John F. Kennedy Special Warfare Center and School (JFKSWCS)
JFKSWCS experienced command transition in 2012 as well, as Maj. Gen. Bennet S. Sacolick turned over command on Aug. 16 to Maj. Gen. Edward M. Reeder Jr., former commander of the Army Special Forces Command (Airborne).
“For our force to succeed, we must produce special operators who are highly trained in warrior skills, but more importantly properly educated,” Sacolick said of JFKSWCS. “We educate our special operators to work with indigenous people in a culturally attuned manner that allows us to bridge language barriers, open lines of communication, and connect with key political and military leaders in a way that is both immediate and lasting. When we invest in the minds of our soldiers, we’re rewarded with an ever-increasing return. Our mission at [JFKSWCS] is to build a well-educated, character-based special operator.”
JFKSWCS Deputy Commander Brig. Gen. Ferdinand Irizarry II continued to serve throughout 2012, while the job of JFKSWCS senior enlisted adviser continued to be held by Command Sgt. Maj. Ledford “JR” Stigall.
“Army special operations forces are asked to work deep in enemy territories, in small numbers, without overwhelming firepower, under the most difficult of conditions. The weapons they use are their imaginations, guts and extensive experience.”
The pace of work at the JFKSWCS remained high in 2012, and that might be described as “normal,” if anything done there actually is. The schoolhouses were full throughout 2012, conducting a tightly packed schedule of qualifications and assessments, exercises (like Operation Robin Sage) and field exams to make sure the candidates were ready for their new assignments, and an impressive range of supporting courses to fill out the core classroom/field work.
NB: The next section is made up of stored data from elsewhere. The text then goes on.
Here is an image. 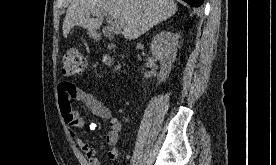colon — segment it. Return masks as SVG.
<instances>
[{
	"label": "colon",
	"mask_w": 276,
	"mask_h": 165,
	"mask_svg": "<svg viewBox=\"0 0 276 165\" xmlns=\"http://www.w3.org/2000/svg\"><path fill=\"white\" fill-rule=\"evenodd\" d=\"M110 61V58L106 59ZM87 67L85 57L77 50H69L63 56L62 72L66 76H76L81 74Z\"/></svg>",
	"instance_id": "1"
}]
</instances>
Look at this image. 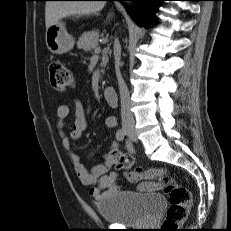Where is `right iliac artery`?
Listing matches in <instances>:
<instances>
[{"label": "right iliac artery", "instance_id": "right-iliac-artery-1", "mask_svg": "<svg viewBox=\"0 0 231 231\" xmlns=\"http://www.w3.org/2000/svg\"><path fill=\"white\" fill-rule=\"evenodd\" d=\"M125 137V131L123 129H119L116 133V138L118 141H123Z\"/></svg>", "mask_w": 231, "mask_h": 231}]
</instances>
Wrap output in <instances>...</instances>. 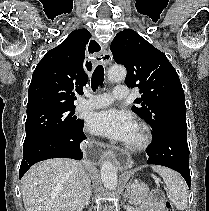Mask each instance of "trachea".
<instances>
[{"mask_svg":"<svg viewBox=\"0 0 209 211\" xmlns=\"http://www.w3.org/2000/svg\"><path fill=\"white\" fill-rule=\"evenodd\" d=\"M104 80V68L102 65H98L91 78V87L95 91L97 87L102 86Z\"/></svg>","mask_w":209,"mask_h":211,"instance_id":"trachea-1","label":"trachea"}]
</instances>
One major addition to the Special Forces Qualification Course (the famous “Q Course”) was the inclusion of military free-fall training to the requirements for graduation. The JFKSWCS plans to train more than 350 SF candidates in military free-fall parachute jumping in 2013, adding to their existing jump qualifications.
U.S. Army Special Forces Command (SFC)
In 2012, SFC also changed commanders when Reeder left to command the JFKSWCS on Aug. 15, and handed over command to Brig. Gen. Christopher K. Haas. Another combat-tested SF leader, Haas commanded 1st Battalion, 5th Special Forces Group (SFG), in Southwest Asia, including Iraq in 2003. Supporting Hass in 2012 was SFC’s senior warrant officer, Chief Warrant Officer 5 Douglas D. Frank, and SFC’s senior enlisted adviser, Command Sgt. Maj. William B. Zaiser.